Gather all lines from the material that contain "Amendment".
++++ Given records
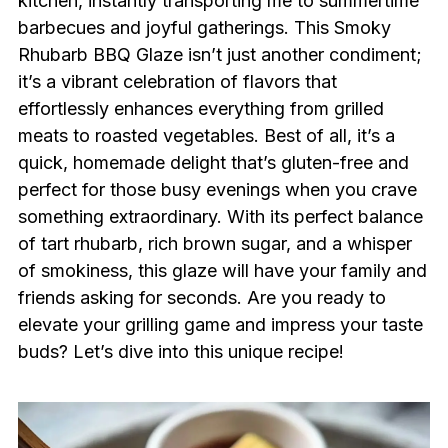
kitchen, instantly transporting me to summertime
barbecues and joyful gatherings. This Smoky
Rhubarb BBQ Glaze isn’t just another condiment;
it’s a vibrant celebration of flavors that
effortlessly enhances everything from grilled
meats to roasted vegetables. Best of all, it’s a
quick, homemade delight that’s gluten-free and
perfect for those busy evenings when you crave
something extraordinary. With its perfect balance
of tart rhubarb, rich brown sugar, and a whisper
of smokiness, this glaze will have your family and
friends asking for seconds. Are you ready to
elevate your grilling game and impress your taste
buds? Let’s dive into this unique recipe!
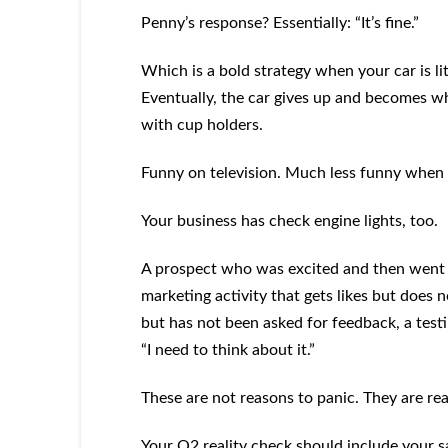
Penny’s response? Essentially: “It’s fine.”
Which is a bold strategy when your car is l
Eventually, the car gives up and becomes wha
with cup holders.
Funny on television. Much less funny when i
Your business has check engine lights, too.
A prospect who was excited and then went s
marketing activity that gets likes but does 
but has not been asked for feedback, a testim
“I need to think about it.”
These are not reasons to panic. They are rea
Your Q2 reality check should include your sa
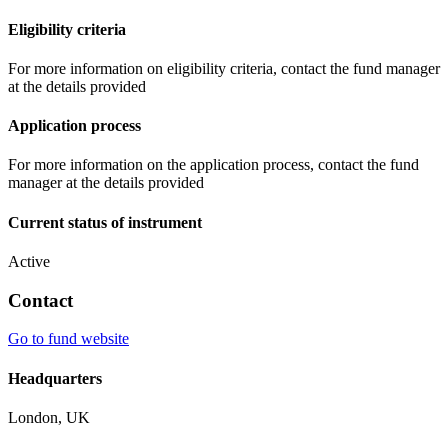
Eligibility criteria
For more information on eligibility criteria, contact the fund manager
at the details provided
Application process
For more information on the application process, contact the fund
manager at the details provided
Current status of instrument
Active
Contact
Go to fund website
Headquarters
London, UK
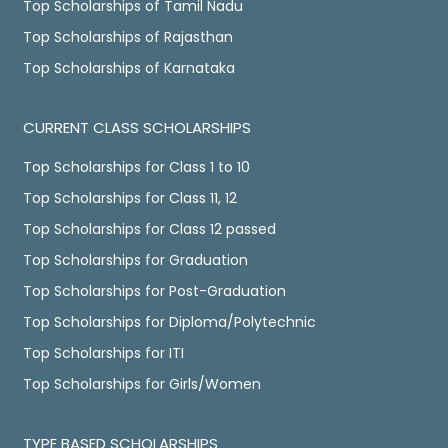
Top Scholarships of Tamil Nadu
Top Scholarships of Rajasthan
Top Scholarships of Karnataka
CURRENT CLASS SCHOLARSHIPS
Top Scholarships for Class 1 to 10
Top Scholarships for Class 11, 12
Top Scholarships for Class 12 passed
Top Scholarships for Graduation
Top Scholarships for Post-Graduation
Top Scholarships for Diploma/Polytechnic
Top Scholarships for ITI
Top Scholarships for Girls/Women
TYPE BASED SCHOLARSHIPS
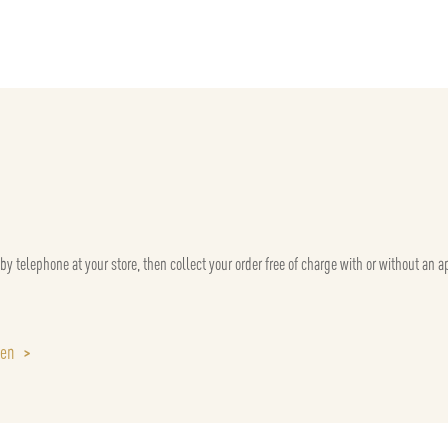
 by telephone at your store, then collect your order free of charge with or without an 
sen
>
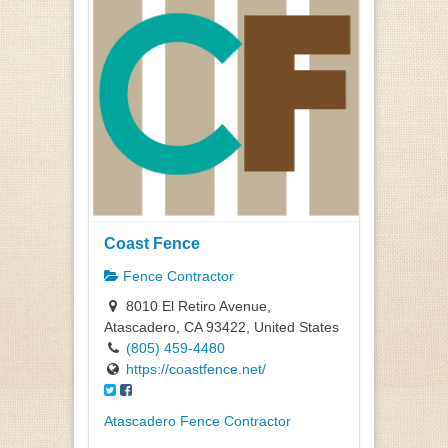
Coast Fence
Fence Contractor
8010 El Retiro Avenue,
Atascadero, CA 93422, United States
(805) 459-4480
https://coastfence.net/
Atascadero Fence Contractor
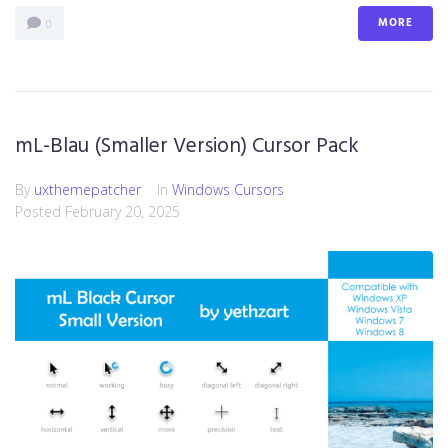
MORE
0
mL-Blau (Smaller Version) Cursor Pack
By
uxthemepatcher
In
Windows Cursors
Posted
February 20, 2025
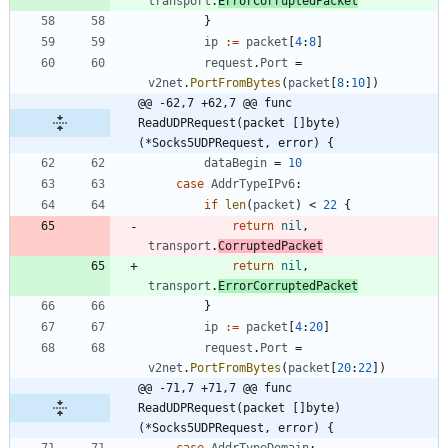
transport
.
ErrorCorruptedPacket
}
ip
:=
packet
[
4
:
8
]
request
.
Port
=
v2net
.
PortFromBytes
(
packet
[
8
:
10
]
)
@@ -62,7 +62,7 @@ func 
ReadUDPRequest(packet []byte) 
(*Socks5UDPRequest, error) {
dataBegin
=
10
case
AddrTypeIPv6
:
if
len
(
packet
)
<
22
{
return
nil
,
transport
.
CorruptedPacket
return
nil
,
transport
.
ErrorCorruptedPacket
}
ip
:=
packet
[
4
:
20
]
request
.
Port
=
v2net
.
PortFromBytes
(
packet
[
20
:
22
]
)
@@ -71,7 +71,7 @@ func 
ReadUDPRequest(packet []byte) 
(*Socks5UDPRequest, error) {
case
AddrTypeDomain
:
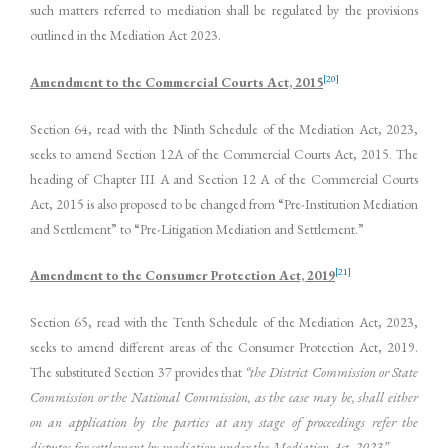
such matters referred to mediation shall be regulated by the provisions
outlined in the Mediation Act 2023.
[20]
Amendment to the Commercial Courts Act, 2015
Section 64, read with the Ninth Schedule of the Mediation Act, 2023,
seeks to amend Section 12A of the Commercial Courts Act, 2015. The
heading of Chapter III A and Section 12 A of the Commercial Courts
Act, 2015 is also proposed to be changed from “Pre-Institution Mediation
and Settlement” to “Pre-Litigation Mediation and Settlement.”
[21]
Amendment to the Consumer Protection Act, 2019
Section 65, read with the Tenth Schedule of the Mediation Act, 2023,
seeks to amend different areas of the Consumer Protection Act, 2019.
The substituted Section 37 provides that
“the District Commission or State
Commission or the National Commission, as the case may be, shall either
on an application by the parties at any stage of proceedings refer the
disputes for settlement by mediation under the Mediation Act, 2023”.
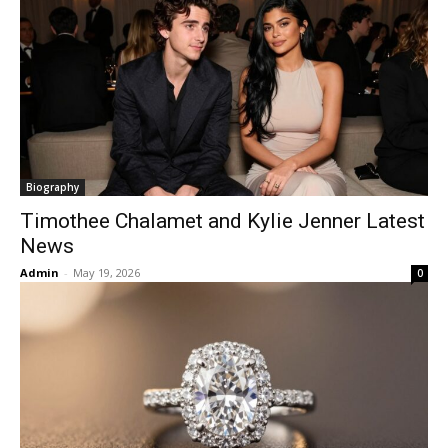
Biography
Timothee Chalamet and Kylie Jenner Latest
News
Admin
-
May 19, 2026
0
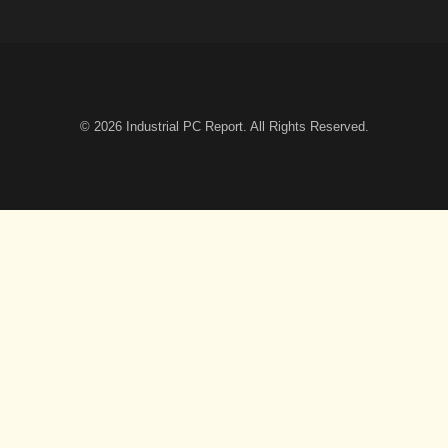
© 2026
Industrial PC Report
. All Rights Reserved.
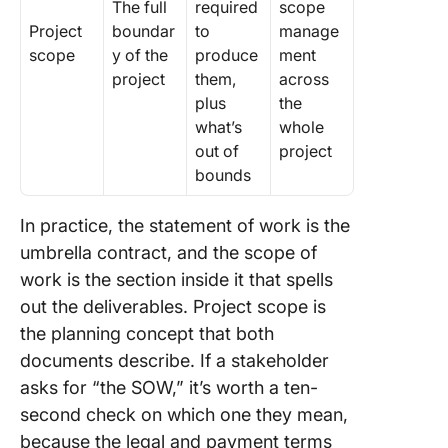
The full
required
scope
Project
boundar
to
manage
scope
y of the
produce
ment
project
them,
across
plus
the
what’s
whole
out of
project
bounds
In practice, the statement of work is the
umbrella contract, and the scope of
work is the section inside it that spells
out the deliverables. Project scope is
the planning concept that both
documents describe. If a stakeholder
asks for “the SOW,” it’s worth a ten-
second check on which one they mean,
because the legal and payment terms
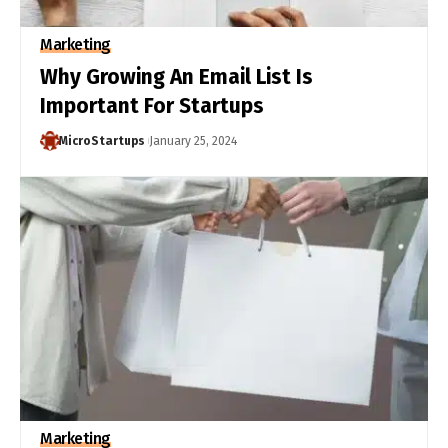
Marketing
Why Growing An Email List Is
Important For Startups
MicroStartups
January 25, 2024
Marketing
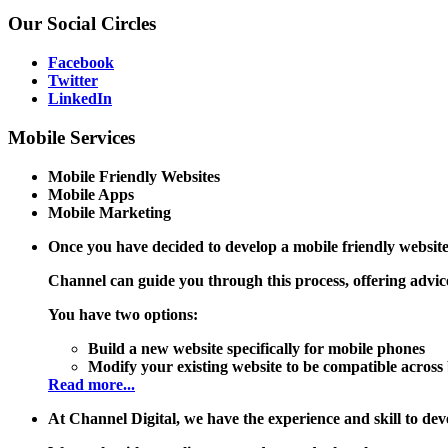
Our
Social Circles
Facebook
Twitter
LinkedIn
Mobile
Services
Mobile Friendly Websites
Mobile Apps
Mobile Marketing
Once you have decided to develop a mobile friendly website
Channel can guide you through this process, offering advice
You have two options:
Build a new website specifically for mobile phones
Modify your existing website to be compatible acros
Read more...
At Channel Digital, we have the experience and skill to 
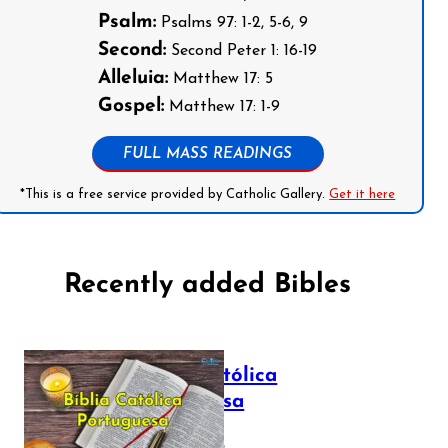
Psalm:
Psalms 97: 1-2, 5-6, 9
Second:
Second Peter 1: 16-19
Alleluia:
Matthew 17: 5
Gospel:
Matthew 17: 1-9
FULL MASS READINGS
*This is a free service provided by Catholic Gallery.
Get it here
Recently added Bibles
Bíblia Católica
Portuguesa
July 16, 2025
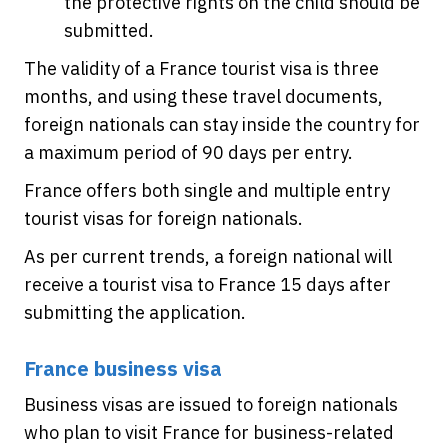
the protective rights on the child should be
submitted.
The validity of a France tourist visa is three
months, and using these travel documents,
foreign nationals can stay inside the country for
a maximum period of 90 days per entry.
France offers both single and multiple entry
tourist visas for foreign nationals.
As per current trends, a foreign national will
receive a tourist visa to France 15 days after
submitting the application.
France business visa
Business visas are issued to foreign nationals
who plan to visit France for business-related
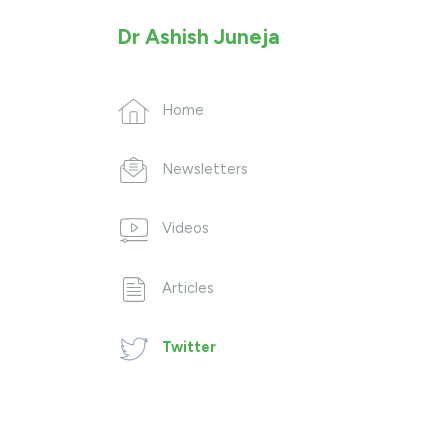
Dr Ashish Juneja
Home
Newsletters
Videos
Articles
Twitter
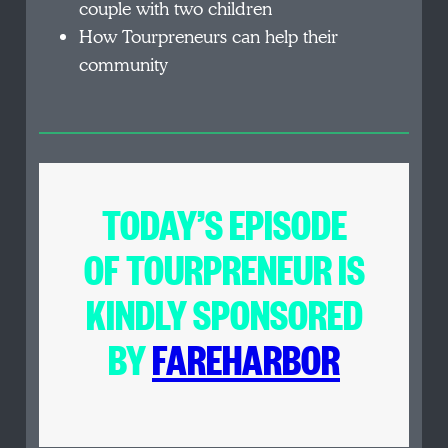
couple with two children
How Tourpreneurs can help their
community
TODAY’S EPISODE
OF
TOURPRENEUR
IS
KINDLY SPONSORED
BY
FAREHARBOR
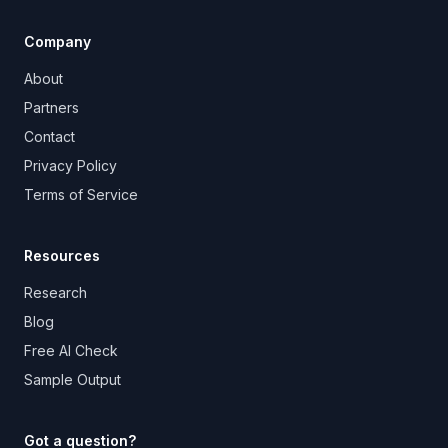
Company
About
Partners
Contact
Privacy Policy
Terms of Service
Resources
Research
Blog
Free AI Check
Sample Output
Got a question?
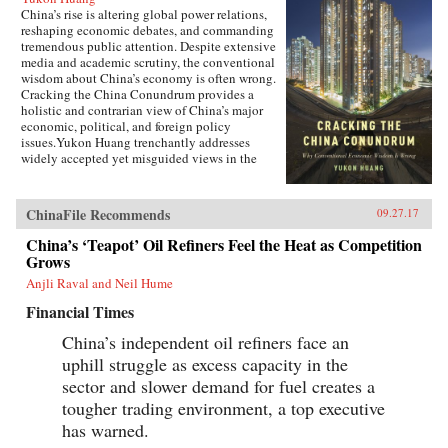
China’s rise is altering global power relations,
reshaping economic debates, and commanding
tremendous public attention. Despite extensive
media and academic scrutiny, the conventional
wisdom about China’s economy is often wrong.
Cracking the China Conundrum provides a
holistic and contrarian view of China’s major
economic, political, and foreign policy
issues.Yukon Huang trenchantly addresses
widely accepted yet misguided views in the
analysis of China’s economy. He examines
arguments about the causes and effects of
China’s possible debt and property market
ChinaFile Recommends
09.27.17
bubbles, trade and investment relations with the
West, the links between corruption and political
China’s ‘Teapot’ Oil Refiners Feel the Heat as Competition
liberalization in a growing economy, and
Grows
Beijing’s more assertive foreign policies. Huang
Anjli Raval and Neil Hume
explains that such misconceptions arise in part
because China’s economic system is
Financial Times
unprecedented in many ways—namely because
it’s driven by both the market and state—which
China’s independent oil refiners face an
complicates the task of designing accurate and
uphill struggle as excess capacity in the
adaptable analysis and research. Further, China’s
size, regional diversity, and uniquely
sector and slower demand for fuel creates a
decentralized administrative system pose
tougher trading environment, a top executive
difficulties for making generalizations and
has warned.
comparisons from micro to macro levels when
trying to interpret China’s economic state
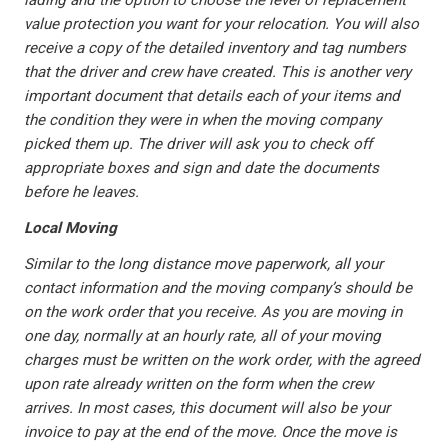
lading and the option to choose the level of replacement
value protection you want for your relocation. You will also
receive a copy of the detailed inventory and tag numbers
that the driver and crew have created. This is another very
important document that details each of your items and
the condition they were in when the moving company
picked them up. The driver will ask you to check off
appropriate boxes and sign and date the documents
before he leaves.
Local Moving
Similar to the long distance move paperwork, all your
contact information and the moving company’s should be
on the work order that you receive. As you are moving in
one day, normally at an hourly rate, all of your moving
charges must be written on the work order, with the agreed
upon rate already written on the form when the crew
arrives. In most cases, this document will also be your
invoice to pay at the end of the move. Once the move is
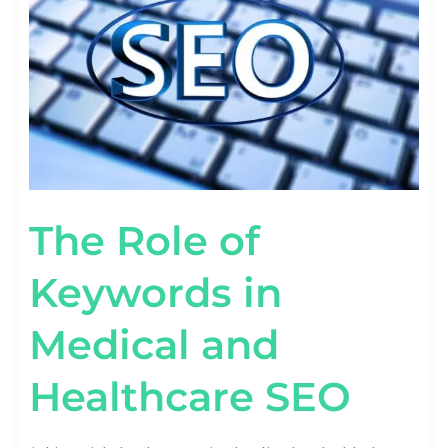
MEDICAL
AND
HEALTHCARE
SEO
The Role of
Keywords in
Medical and
Healthcare SEO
++++++++
Response area —
Amendment to the Commercial Courts Act, 2015
Amendment to the Consumer Protection Act, 2019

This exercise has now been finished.